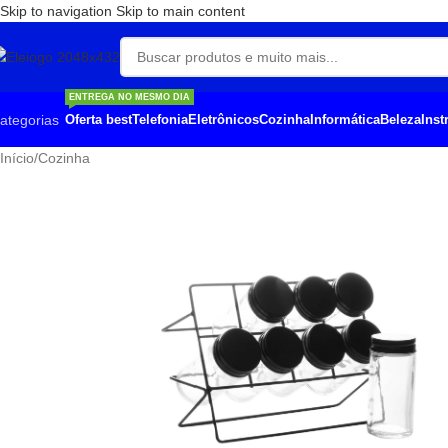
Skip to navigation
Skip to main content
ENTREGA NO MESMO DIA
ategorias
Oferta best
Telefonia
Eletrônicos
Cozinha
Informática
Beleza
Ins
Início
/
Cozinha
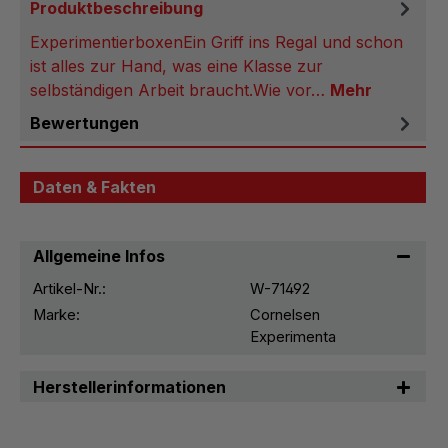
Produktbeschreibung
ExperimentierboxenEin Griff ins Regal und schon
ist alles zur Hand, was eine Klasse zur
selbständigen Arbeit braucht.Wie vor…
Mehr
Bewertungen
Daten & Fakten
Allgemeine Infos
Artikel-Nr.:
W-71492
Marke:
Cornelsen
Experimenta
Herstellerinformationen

### Problem description
The data above needs to be retyped exactly, with the images left out.

### Result of the exercise
Skip to navigation
Skip to main content
ENTREGA NO MESMO DIA
ategorias
Oferta best
Telefonia
Eletrônicos
Cozinha
Informática
Beleza
Ins
Início
/
Cozinha
Produktbeschreibung
ExperimentierboxenEin Griff ins Regal und schon
ist alles zur Hand, was eine Klasse zur
selbständigen Arbeit braucht.Wie vor…
Mehr
Bewertungen
Daten & Fakten
Allgemeine Infos
Artikel-Nr.:
W-71492
Marke:
Cornelsen
Experimenta
Herstellerinformationen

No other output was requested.